These were pretty big words, and the Captain looked as though he thought so; but even a very little woman, when she is very much in earnest, sometimes finds language at her command quite as astonishing to herself as to her hearers. “Rights ought to be respected”—certainly that did sound remarkable. Hazel herself wondered where she had picked up so fine an expression, and one that suited so well.
“Who is Starlight?” asked the Captain, willing to digress a little from the main point.
“The owner of this house,” said Hazel, not willing to digress at all.
“Why, I thought it used to belong to Miss Avery; the property certainly stood in her name.” The Captain was careful to use only the past tense. According to his way of thinking, that Starlight homestead was just as rightfully his as though he had bought and paid for it.
And so Hazel said, “Good-by, Captain,” and the Captain bowed her out of his office as gallantly as though she had been a little princess. Four or five of the men had gathered on the porch outside, thinking to have a chat with her when she should have finished her errand with the Captain, but Hazel, absorbed in her own thoughts, was about to pass them by without so much as a word.

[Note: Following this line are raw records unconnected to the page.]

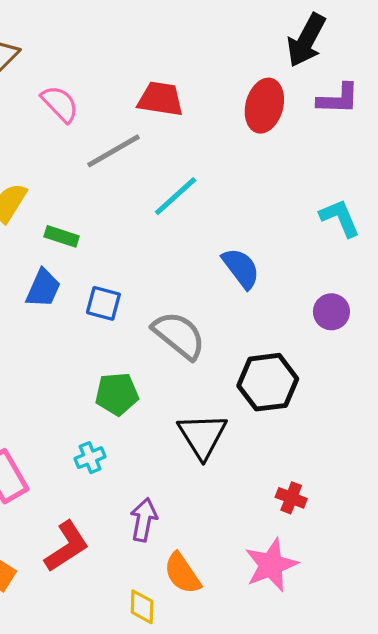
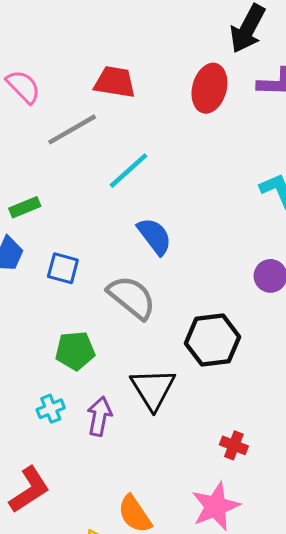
green rectangle: (62, 236) -> (25, 207), turned -40
blue semicircle: (241, 268) -> (154, 236), moved
purple arrow: (144, 520) -> (100, 416), moved

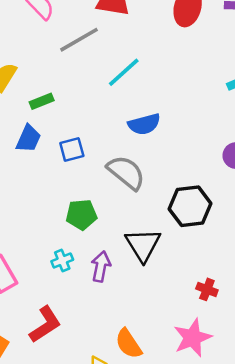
blue semicircle: (154, 236) -> (144, 124), turned 112
blue square: (63, 268) -> (72, 150), turned -30

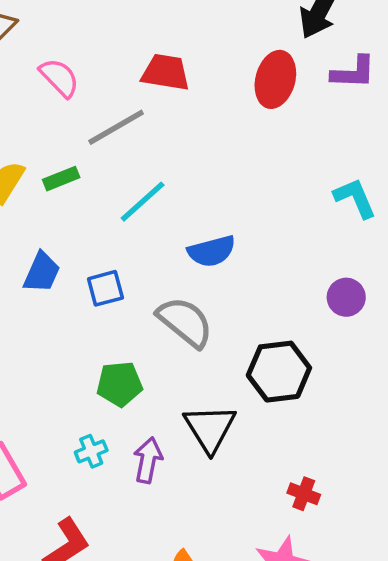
cyan line: (124, 72) -> (143, 202), moved
green rectangle: (42, 101) -> (61, 179), moved

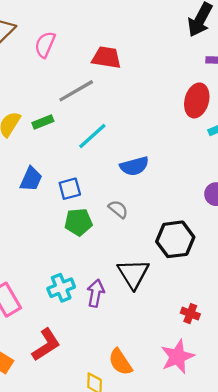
pink semicircle: (59, 78) -> (45, 45), moved, turned -112
red ellipse: (275, 79) -> (197, 100), moved
gray semicircle: (185, 322) -> (118, 209), size x0.6
green pentagon: (120, 384) -> (78, 222), moved
cyan cross: (91, 451) -> (61, 288), size x1.4

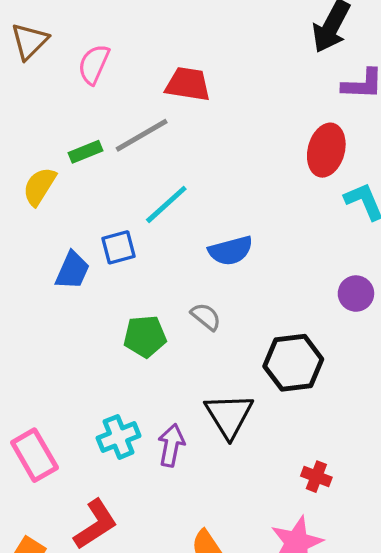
green rectangle: (43, 122) -> (86, 152), moved
blue square: (70, 189) -> (119, 247), moved

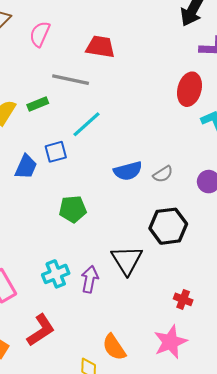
gray line: (142, 135) -> (71, 80), turned 42
green rectangle: (86, 152) -> (38, 104), moved
blue semicircle: (231, 251) -> (128, 171), moved
gray semicircle: (206, 317) -> (163, 174), moved, turned 108

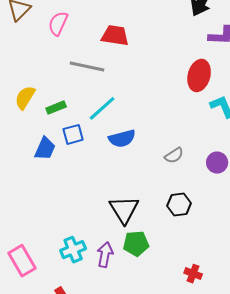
green rectangle: (38, 104) -> (56, 107), moved
blue semicircle: (128, 171) -> (122, 138), moved
green pentagon: (73, 209) -> (136, 244), moved
black hexagon: (168, 226) -> (179, 205), size x0.7
black triangle: (127, 260) -> (124, 210), moved

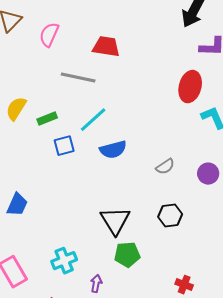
blue trapezoid: (45, 149) -> (17, 205), moved
purple arrow: (105, 255) -> (96, 284), moved, size x0.7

“Look here, Miss Hazel, aren't you going to speak to a fellow?” one of the men called after her. “Yes, of course I am,” Hazel replied, as though that had been her full intention, and, going back, held out her hand to Sergeant Bellows, the man who had called to her, and then, as it seemed to be expected of her, shook hands in a friendly way with the other men, all of whom she knew by name. But it was easy enough for the dullest among them to discover that her greeting lacked all its wonted cheeriness. Indeed, Hazel had not yet learned the need of disguising her real feelings, and always “carried her heart on her sleeve,” as the saying goes, so that you were at perfect liberty to share all its sentiments, whether of joy or sorrow. So it was not strange that for the third time she was questioned as to the reason for her evident depression. “Feeling a little down this morning, eh?” asked Sergeant Bellows.
Hazel nodded her head in assent. “There's nothing an old sergeant could do for you, is there, Miss Hazel?”
“Nor a corporal?” asked one of the other men.
“Nor a high private?” asked another. Hazel took their offers of assistance in perfect good faith, and would not have hesitated to call upon any or all of them, but she really did not see how they could be of any use to her, and shook her head hopelessly.
“No, I think not. The only man who can help me now is Colonel Hamilton, and I don't expect very much of him. What I came down for was to ask Captain Wadsworth if he would not let the people who own this house come back to it; but he does not think they own it at all any more, and I don't see what they are ever going to do. How would you feel, I'd like to know,” she asked, eagerly, “if you were an aunt and a little boy, and had to run away from your home, and, when you wanted to come back, found an English Captain living in it, who said he was going to stay there?” Some of the men looked as though they could not possibly tell how they would feel if they were “an aunt and a little boy,” but they were saved the embarrassment of being obliged to answer such a difficult question by Hazel's abrupt departure? She had suddenly spied a familiar hat lurking behind the shrubbery near the gate, and was off in a flash. “Good-by,” she called back, “some one is waiting for me.” Some one was waiting for her—some one had been waiting for her quite awhile and had grown rather impatient in the waiting.